So just to be clear, that statement is for our own business. So what we mean there is that FY '22 to FY '24, our food delivery GOV has grown at 30%. So we're not talking of the industry there.
Yes. But do you expect to get that rate? And if that is the case, what would be the levers that will drive higher asset?
we're already growing at 27%, 28%, right? So we're very close to that, right? And we're trying to -- we do believe that there is a chance that we continue growing at that pace. But as we said, I think the overall expectation from a longer-term perspective is still that we should at least grow.
But as we are seeing in the last few quarters, we're doing more than that, right? So we don't know whether we'll be able to deliver 30% or not, but at least 20% should be possible.
Got it. Very clear. The second question is also kind of a clarification. So your take rates in food delivery has improved Q-on-Q. Your contribution margins have come down. Now you did call out that the higher share of gold did affect your delivery charges. Was there also an element of the elections or the heatwaves affecting the supply and that leading to some incremental spend?
Yes, that's right, Swapnil. That did play a role in slightly lower contribution margins in this quarter.
And we should expect that to reverse going ahead? Some of it, if not all?
That is right. But again, in this quarter, you have expect rains. So that again puts a pressure on the delivery cost. So I think at different quarters, there are different dynamics on different line items, but the overall larger message is that nationally the overall adjusted EBITDA margin should continue to increase in from here.
Got it. And then 1 question on the macro front. So we have been hearing a lot of things from the government that they are planning to work on social security benefits for their delivery partners. And if those things do take past, how do you see the impact on your margins across the board, both for delivery quick commerce segment?
So there's no clarity on these topics at that -- at this point. So different states are taking a different view on how these welfare benefits would be administered and exact impact on the P&L is not clear at this point, right? But we don't expect it to be very meaningful. And at this point, we don't expect it should impact our margins, right? We should be able to absorb this in our business or even pass on to the customers.
Got it. And on Blinkit, so there is a mention about share shift from built premium range of modern retail in large cities. Will it be possible to explain which retail formats are we talking about or you can use some examples to explain what do you mean by that point?
So I think when we talk about modern organized utilities, multi-store format, organized retailers, which might not be at the scale of the hypermarts, but ones that are used by customers more often for during the weak purchases. So I would rather not name the other players, but I'm sure like the -- there is plenty of examples in every city of this kind of a modern format, which is typically multi-store operated and catering to the premium end of the customers.
Got it. And just the last one. So we have seen some increase in your CapEx this quarter Q-on-Q. Now is that entirely related to Blinkit, especially given the fact that you made a comment just a few minutes back that you're partnering with local partners for new store expansion. So how do we tie up that increase in CapEx?

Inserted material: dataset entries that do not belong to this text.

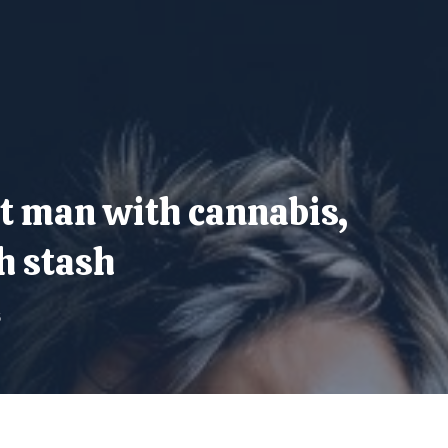
st man with cannabis,
h stash
5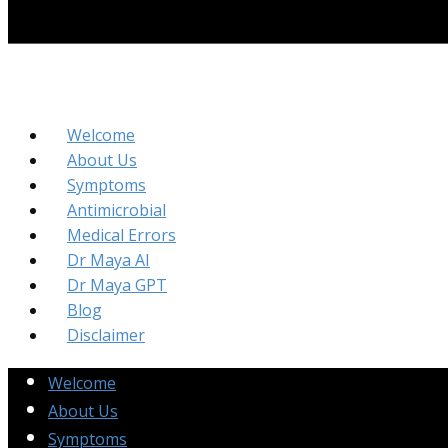
Welcome
About Us
Symptoms
Antimicrobial
Medical Errors
Dr Maya AI
Dr Maya GPT
Blog
Disclaimer
Welcome
About Us
Symptoms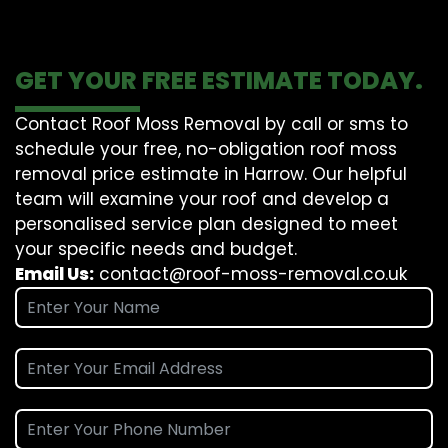
GET YOUR FREE ESTIMATE TODAY.
Contact Roof Moss Removal by call or sms to
schedule your free, no-obligation roof moss
removal price estimate in Harrow. Our helpful
team will examine your roof and develop a
personalised service plan designed to meet
your specific needs and budget.
Email Us:
contact@roof-moss-removal.co.uk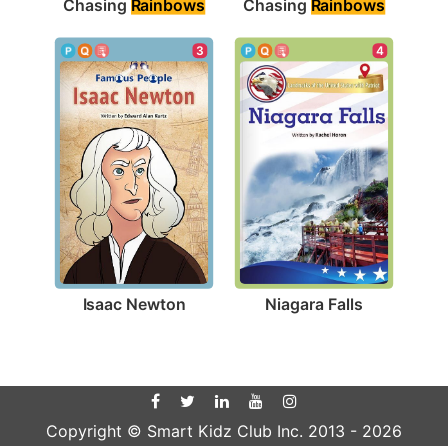
Chasing 
Rainbows
Chasing 
Rainbows
3
4
Isaac Newton
Niagara Falls
Copyright © Smart Kidz Club Inc. 2013 -
2026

Swapnil, Kunal here. So it's a combination of the linkage store scale-up and partly also where we're increasing some warehousing capacity on the hyper side. So I think it's both of these things combined, but a larger proportion is the Blinkit part.
And there is a -- yes.
Just to clarify. So even when we open stores with partners, our policy now is that we actually take the upfront cost of the CapEx because you find that we are able to do a higher quality CapEx other than expecting the partners to invest higher-quality CapEx that we have.

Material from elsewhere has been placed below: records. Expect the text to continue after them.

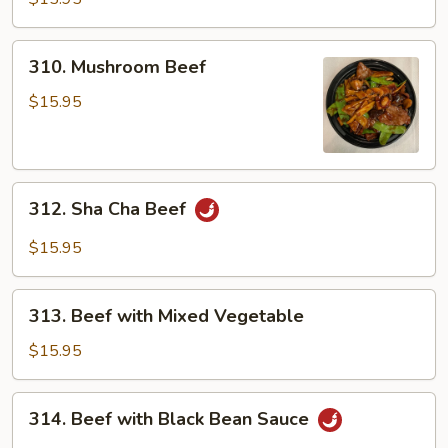
310.
310. Mushroom Beef
Mushroom
Beef
$15.95
312.
312. Sha Cha Beef
Sha
Cha
$15.95
Beef
313.
313. Beef with Mixed Vegetable
Beef
with
$15.95
Mixed
Vegetable
314.
314. Beef with Black Bean Sauce
Beef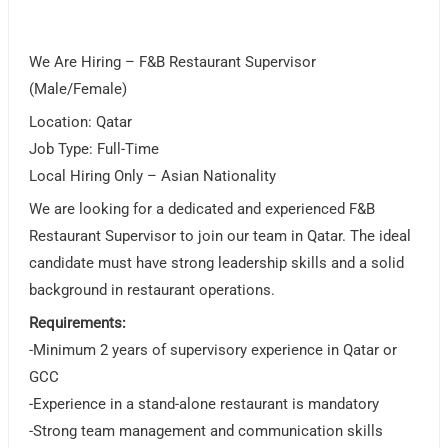
We Are Hiring – F&B Restaurant Supervisor
(Male/Female)
Location: Qatar
Job Type: Full-Time
Local Hiring Only – Asian Nationality
We are looking for a dedicated and experienced F&B
Restaurant Supervisor to join our team in Qatar. The ideal
candidate must have strong leadership skills and a solid
background in restaurant operations.
Requirements:
-Minimum 2 years of supervisory experience in Qatar or
GCC
-Experience in a stand-alone restaurant is mandatory
-Strong team management and communication skills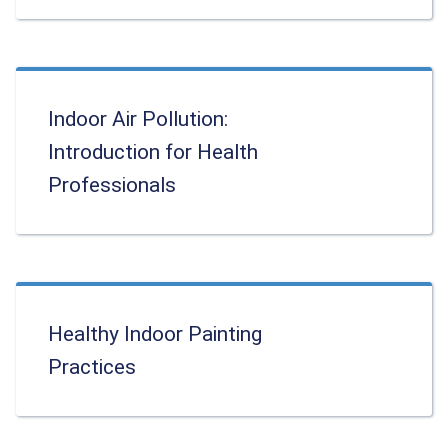
Indoor Air Pollution:
Introduction for Health
Professionals
Healthy Indoor Painting
Practices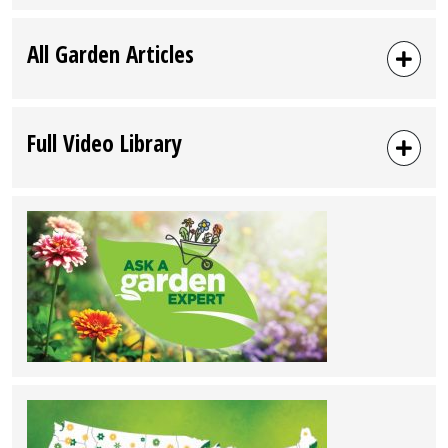
All Garden Articles
Full Video Library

Understood. And if there's also a working capital release of around INR 175 crores, if I'm not wrong. Is that related to the calendar dates that are used to highlight or something else?
Yes, Swapnil. So it's that and also, I think, a little bit of growth in line with the growth in hyperpure business, right? So that's business where we have positive working capital. So as that business is growing, we have seen some working capital growth on account of that also.
Next question is from the line of Gaurav Rateria from Morgan Stanley.
Congratulations on solid set of results. My first question is on food delivery. I want to understand how broad-based the growth was across top 8 and non-top 8 cities. And when we look at the top 8 cities, what's been the driving factor for growth? It is also driven by the user growth? Is it more by frequency? Is it more by average order value? Just trying to understand the key factors driving the growth in top 8 as well.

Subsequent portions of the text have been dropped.